◆ **EXERCISE REQUIREMENTS**: Copy exactly the lines of the material below that fall between the line with "Trending Links" and the line with "that it shall", both of those lines included; pictures stay out.

§ §

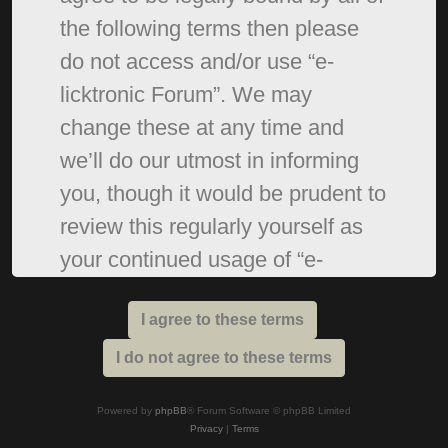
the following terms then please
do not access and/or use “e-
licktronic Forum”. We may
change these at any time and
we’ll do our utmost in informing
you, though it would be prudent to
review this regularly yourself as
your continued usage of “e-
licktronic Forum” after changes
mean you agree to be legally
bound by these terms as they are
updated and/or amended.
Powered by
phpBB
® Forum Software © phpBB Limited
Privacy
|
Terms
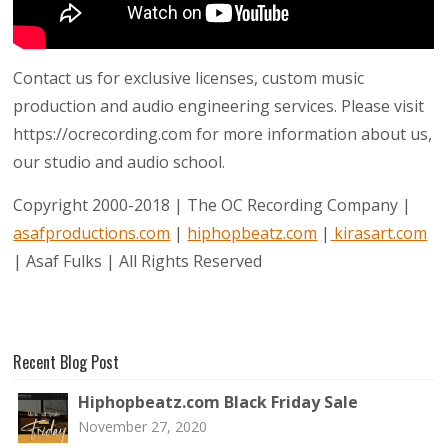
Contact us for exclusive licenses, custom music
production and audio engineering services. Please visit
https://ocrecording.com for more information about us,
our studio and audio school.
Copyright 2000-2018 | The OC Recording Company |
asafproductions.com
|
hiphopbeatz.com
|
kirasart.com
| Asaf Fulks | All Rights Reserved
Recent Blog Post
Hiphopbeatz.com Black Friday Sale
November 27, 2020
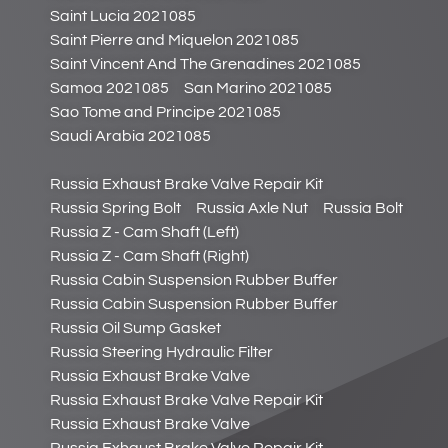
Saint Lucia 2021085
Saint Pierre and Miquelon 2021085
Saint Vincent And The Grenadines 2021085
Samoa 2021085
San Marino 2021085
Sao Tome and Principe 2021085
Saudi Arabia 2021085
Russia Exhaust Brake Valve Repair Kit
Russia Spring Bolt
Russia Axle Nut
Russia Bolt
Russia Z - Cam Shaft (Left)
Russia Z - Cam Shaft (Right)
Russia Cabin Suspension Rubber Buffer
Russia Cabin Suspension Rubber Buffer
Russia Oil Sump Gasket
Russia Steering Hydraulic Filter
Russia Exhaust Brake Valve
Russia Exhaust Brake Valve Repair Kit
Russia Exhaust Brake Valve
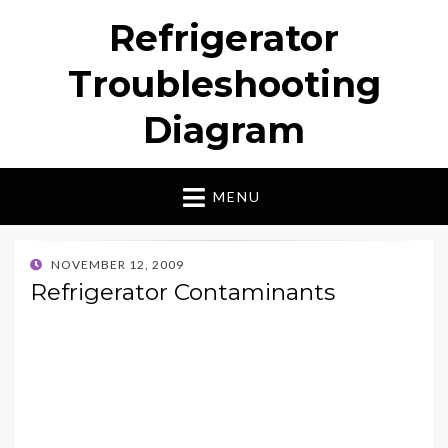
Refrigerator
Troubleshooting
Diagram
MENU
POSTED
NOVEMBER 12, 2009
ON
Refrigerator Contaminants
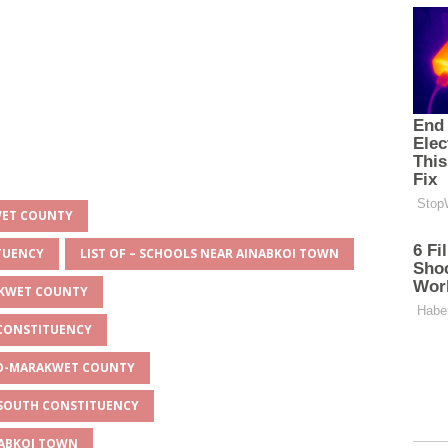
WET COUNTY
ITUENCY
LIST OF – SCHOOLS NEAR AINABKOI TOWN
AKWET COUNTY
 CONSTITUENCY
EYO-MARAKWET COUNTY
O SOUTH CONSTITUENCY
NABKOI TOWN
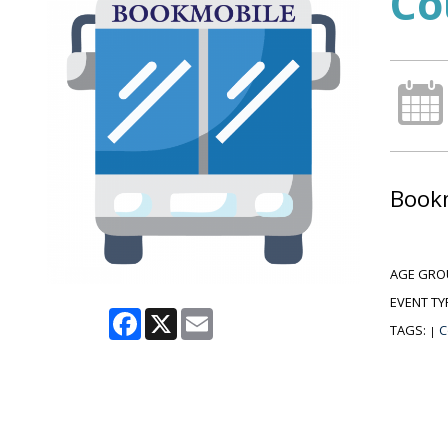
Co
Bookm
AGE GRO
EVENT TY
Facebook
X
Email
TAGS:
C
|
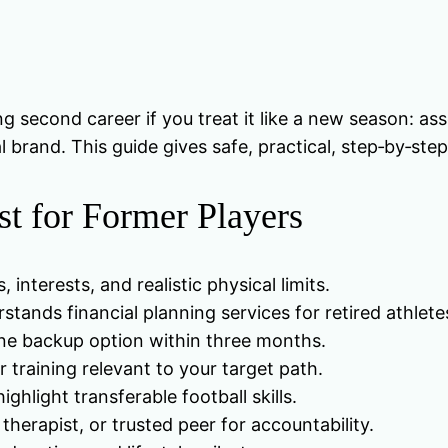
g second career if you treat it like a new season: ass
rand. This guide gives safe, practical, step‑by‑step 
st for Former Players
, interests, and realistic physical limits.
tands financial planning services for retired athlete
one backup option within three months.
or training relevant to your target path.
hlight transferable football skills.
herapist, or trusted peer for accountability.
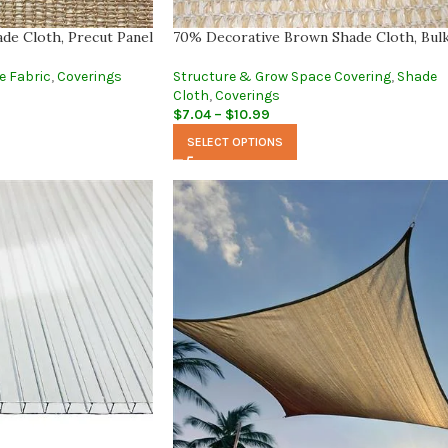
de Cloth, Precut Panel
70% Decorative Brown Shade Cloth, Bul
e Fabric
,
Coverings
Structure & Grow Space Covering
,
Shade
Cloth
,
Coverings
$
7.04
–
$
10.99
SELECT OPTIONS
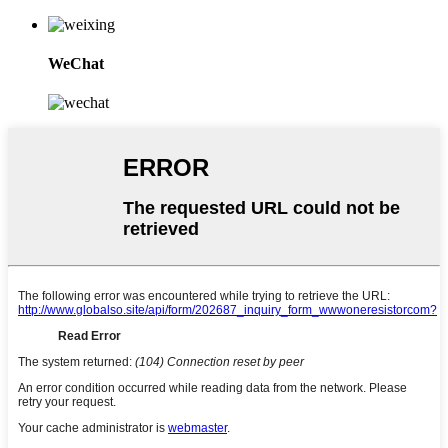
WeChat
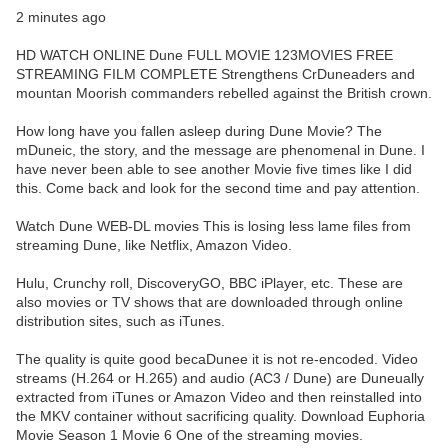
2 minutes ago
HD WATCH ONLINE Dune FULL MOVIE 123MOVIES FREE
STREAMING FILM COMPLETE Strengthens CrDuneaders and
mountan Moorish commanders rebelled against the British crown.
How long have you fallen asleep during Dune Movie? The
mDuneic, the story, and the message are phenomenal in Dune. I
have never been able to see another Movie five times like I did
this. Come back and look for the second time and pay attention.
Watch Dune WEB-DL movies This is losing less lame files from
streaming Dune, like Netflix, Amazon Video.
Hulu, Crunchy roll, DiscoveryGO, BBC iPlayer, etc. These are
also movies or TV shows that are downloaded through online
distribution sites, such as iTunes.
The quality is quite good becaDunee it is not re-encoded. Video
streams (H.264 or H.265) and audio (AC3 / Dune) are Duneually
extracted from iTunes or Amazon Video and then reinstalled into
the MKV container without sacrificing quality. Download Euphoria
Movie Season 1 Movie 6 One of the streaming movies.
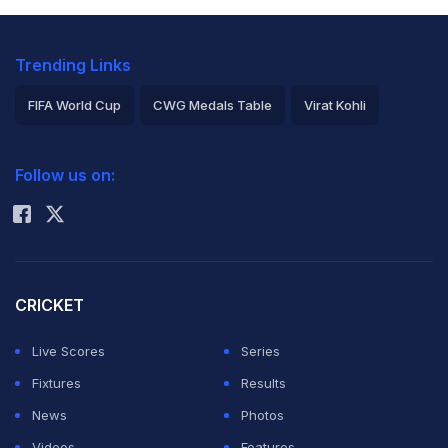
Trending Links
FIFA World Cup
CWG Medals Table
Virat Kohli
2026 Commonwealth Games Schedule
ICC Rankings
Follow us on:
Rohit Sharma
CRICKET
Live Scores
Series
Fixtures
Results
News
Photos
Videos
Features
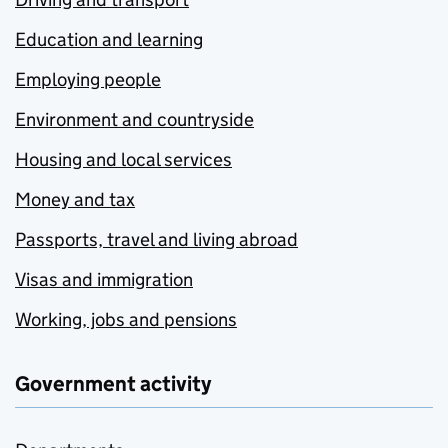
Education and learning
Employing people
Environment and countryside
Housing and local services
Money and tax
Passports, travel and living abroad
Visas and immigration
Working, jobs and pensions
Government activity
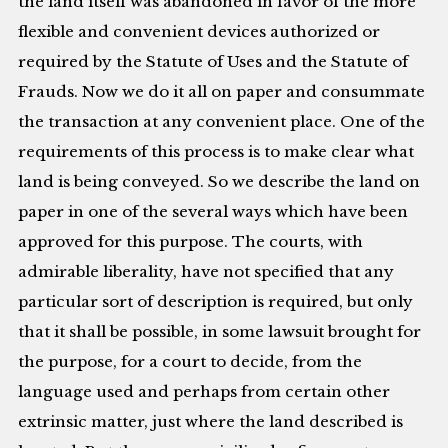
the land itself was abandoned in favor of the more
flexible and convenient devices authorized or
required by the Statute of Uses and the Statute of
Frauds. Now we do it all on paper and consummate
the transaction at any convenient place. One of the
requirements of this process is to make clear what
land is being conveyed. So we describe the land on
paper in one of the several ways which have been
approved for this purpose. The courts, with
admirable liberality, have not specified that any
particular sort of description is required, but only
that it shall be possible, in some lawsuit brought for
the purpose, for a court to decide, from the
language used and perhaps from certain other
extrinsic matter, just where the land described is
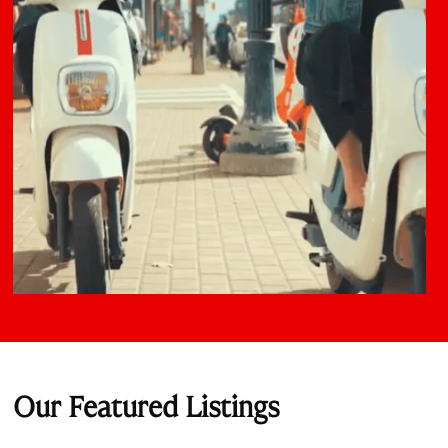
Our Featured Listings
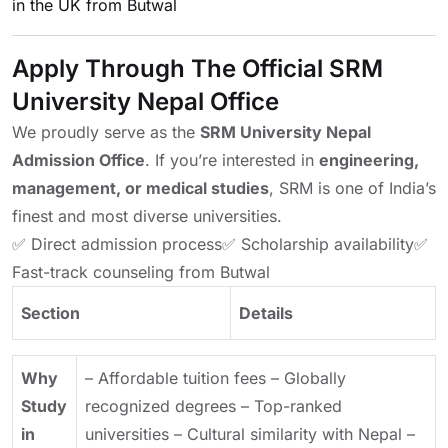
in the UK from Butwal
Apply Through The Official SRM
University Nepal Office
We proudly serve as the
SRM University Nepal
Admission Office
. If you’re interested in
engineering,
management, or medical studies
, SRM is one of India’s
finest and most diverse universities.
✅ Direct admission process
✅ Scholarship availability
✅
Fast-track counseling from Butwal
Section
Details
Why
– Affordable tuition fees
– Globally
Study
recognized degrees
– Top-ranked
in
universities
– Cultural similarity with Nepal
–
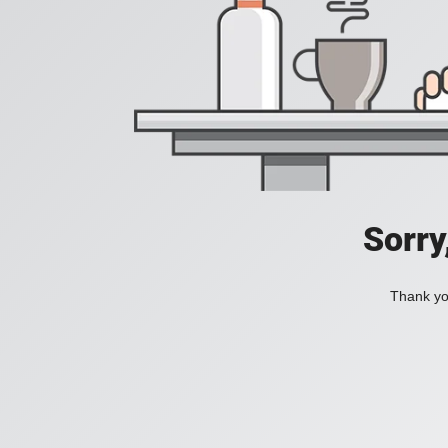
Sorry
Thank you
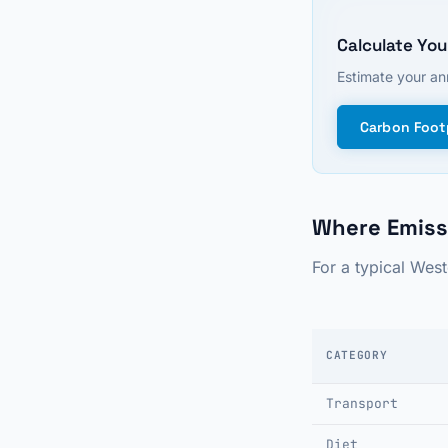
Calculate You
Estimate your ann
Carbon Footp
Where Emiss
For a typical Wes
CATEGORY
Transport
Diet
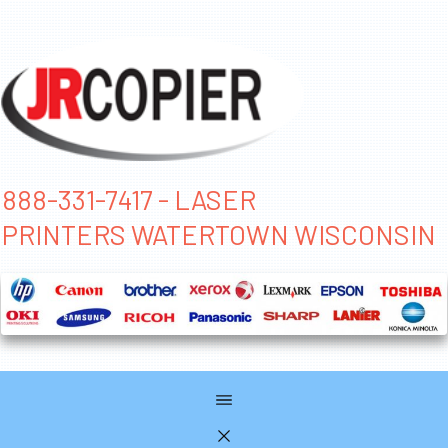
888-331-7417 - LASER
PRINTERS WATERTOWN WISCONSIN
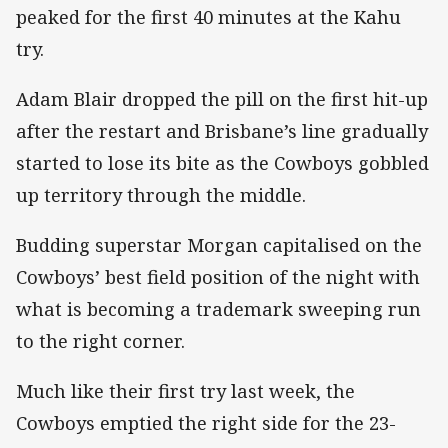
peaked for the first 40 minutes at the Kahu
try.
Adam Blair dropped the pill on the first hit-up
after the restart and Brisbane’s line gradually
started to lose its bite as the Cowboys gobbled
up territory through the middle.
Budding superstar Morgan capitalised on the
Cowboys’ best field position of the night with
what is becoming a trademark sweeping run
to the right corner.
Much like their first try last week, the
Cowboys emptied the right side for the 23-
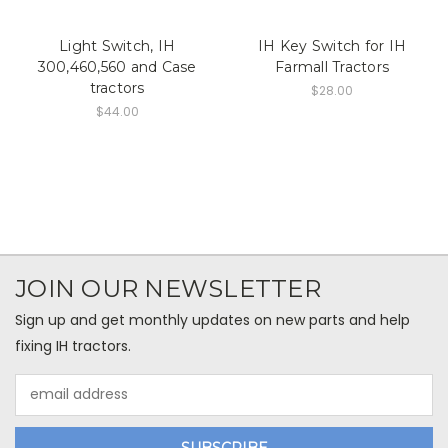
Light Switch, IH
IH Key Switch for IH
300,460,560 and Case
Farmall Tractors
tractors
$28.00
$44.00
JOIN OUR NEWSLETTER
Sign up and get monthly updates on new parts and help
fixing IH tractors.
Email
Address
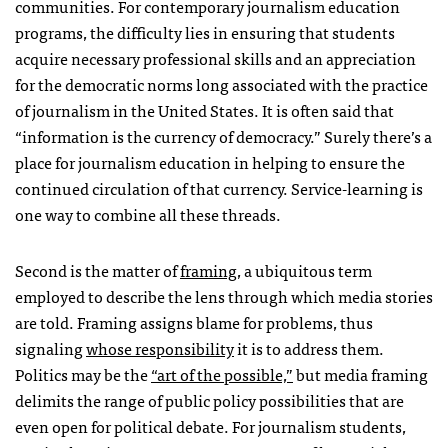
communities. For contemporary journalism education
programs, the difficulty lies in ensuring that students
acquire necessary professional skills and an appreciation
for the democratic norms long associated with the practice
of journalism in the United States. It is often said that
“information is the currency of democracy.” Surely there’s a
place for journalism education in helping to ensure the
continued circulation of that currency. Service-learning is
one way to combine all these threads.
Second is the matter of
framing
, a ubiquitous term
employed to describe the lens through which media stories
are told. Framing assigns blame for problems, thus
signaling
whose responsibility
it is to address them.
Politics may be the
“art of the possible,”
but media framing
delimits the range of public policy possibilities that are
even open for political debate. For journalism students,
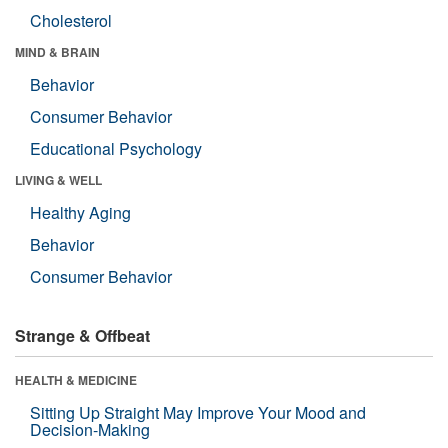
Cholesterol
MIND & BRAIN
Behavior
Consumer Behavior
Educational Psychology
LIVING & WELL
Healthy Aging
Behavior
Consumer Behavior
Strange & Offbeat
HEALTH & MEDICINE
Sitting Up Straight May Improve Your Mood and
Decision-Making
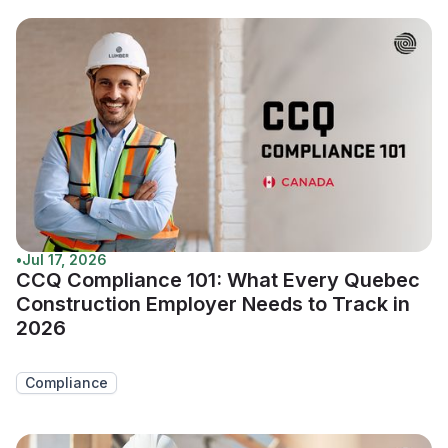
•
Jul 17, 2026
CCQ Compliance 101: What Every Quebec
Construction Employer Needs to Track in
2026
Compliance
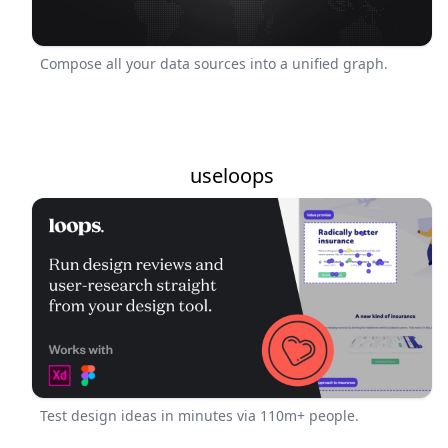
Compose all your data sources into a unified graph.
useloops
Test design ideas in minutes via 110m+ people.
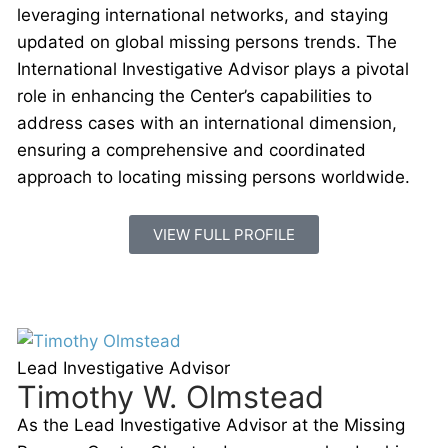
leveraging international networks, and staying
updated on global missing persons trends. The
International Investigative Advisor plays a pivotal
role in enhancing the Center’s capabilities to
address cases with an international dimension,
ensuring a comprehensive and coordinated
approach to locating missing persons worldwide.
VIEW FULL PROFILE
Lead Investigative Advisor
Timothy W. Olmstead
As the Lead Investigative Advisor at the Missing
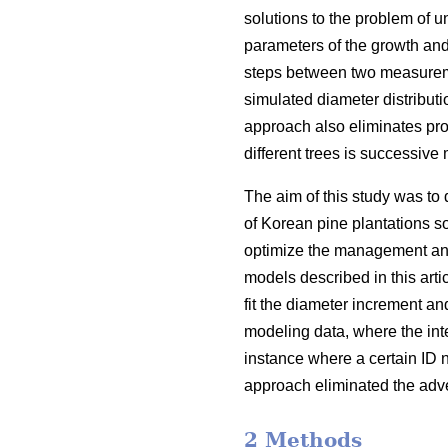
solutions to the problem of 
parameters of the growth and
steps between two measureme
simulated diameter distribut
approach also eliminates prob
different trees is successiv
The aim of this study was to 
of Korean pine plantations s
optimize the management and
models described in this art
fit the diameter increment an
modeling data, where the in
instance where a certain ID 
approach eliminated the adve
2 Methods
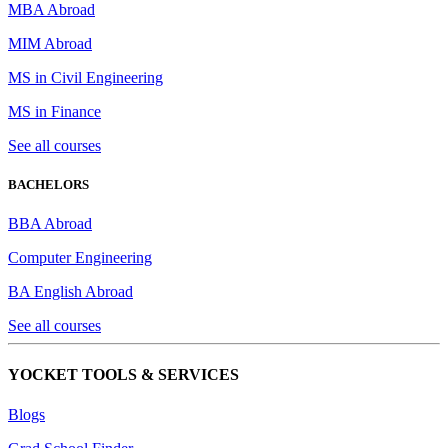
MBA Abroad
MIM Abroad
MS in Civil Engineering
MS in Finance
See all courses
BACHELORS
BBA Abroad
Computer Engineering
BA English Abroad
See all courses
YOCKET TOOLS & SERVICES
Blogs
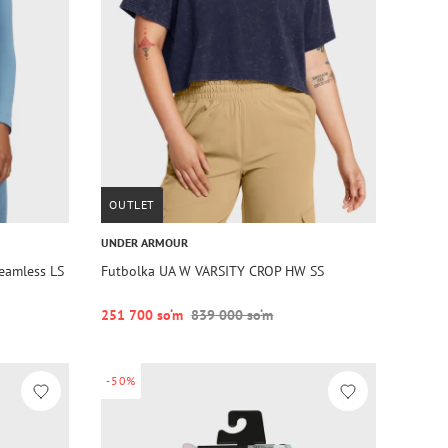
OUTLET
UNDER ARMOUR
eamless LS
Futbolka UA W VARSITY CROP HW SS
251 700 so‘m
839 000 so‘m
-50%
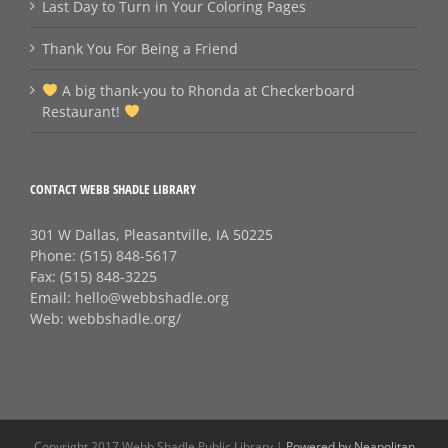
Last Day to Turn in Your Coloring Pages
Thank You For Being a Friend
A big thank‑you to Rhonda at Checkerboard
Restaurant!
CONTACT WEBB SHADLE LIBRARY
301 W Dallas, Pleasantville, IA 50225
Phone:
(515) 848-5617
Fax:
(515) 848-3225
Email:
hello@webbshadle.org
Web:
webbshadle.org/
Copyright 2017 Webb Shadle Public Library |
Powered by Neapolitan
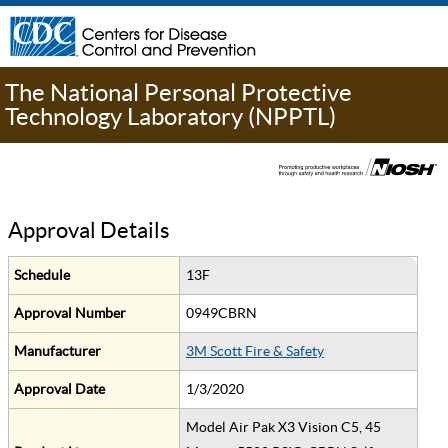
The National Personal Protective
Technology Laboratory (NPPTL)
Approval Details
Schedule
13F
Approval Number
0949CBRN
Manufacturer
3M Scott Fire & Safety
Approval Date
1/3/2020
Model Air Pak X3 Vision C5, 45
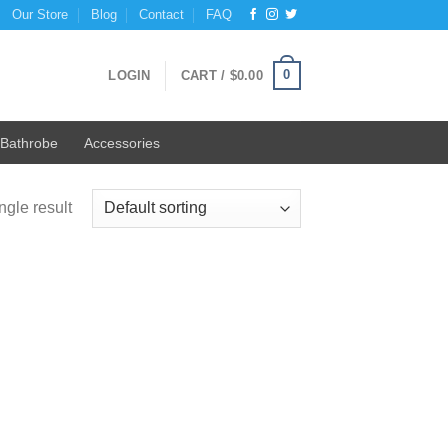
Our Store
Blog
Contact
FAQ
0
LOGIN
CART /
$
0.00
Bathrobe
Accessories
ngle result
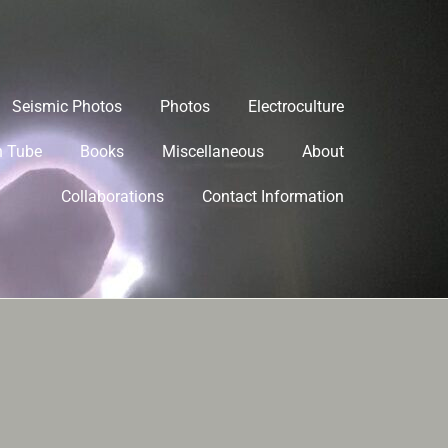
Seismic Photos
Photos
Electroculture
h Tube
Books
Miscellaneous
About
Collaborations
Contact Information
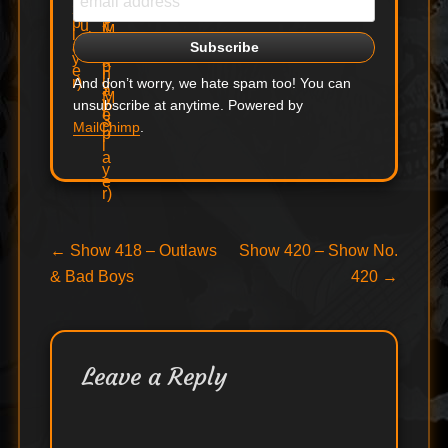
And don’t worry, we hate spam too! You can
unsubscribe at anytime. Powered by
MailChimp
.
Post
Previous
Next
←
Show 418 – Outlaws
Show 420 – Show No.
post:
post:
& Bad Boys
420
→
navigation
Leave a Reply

§ §

◆ **EXERCISE ANSWER**:
Trending Links
FIFA World Cup
CWG Medals Table
Virat Kohli
2026 Commonwealth Games Schedule
ICC Rankings
Follow us on:
Rohit Sharma
CRICKET
Live Scores
Series
Fixtures
Results
News
Photos
Videos
Features
Education and learning
Employing people
Environment and countryside
Housing and local services
Money and tax
Passports, travel and living abroad
Visas and immigration
Working, jobs and pensions
Government activity
the land itself was abandoned in favor of the more
flexible and convenient devices authorized or
required by the Statute of Uses and the Statute of
Frauds. Now we do it all on paper and consummate
the transaction at any convenient place. One of the
requirements of this process is to make clear what
land is being conveyed. So we describe the land on
paper in one of the several ways which have been
approved for this purpose. The courts, with
admirable liberality, have not specified that any
particular sort of description is required, but only
that it shall be possible, in some lawsuit brought for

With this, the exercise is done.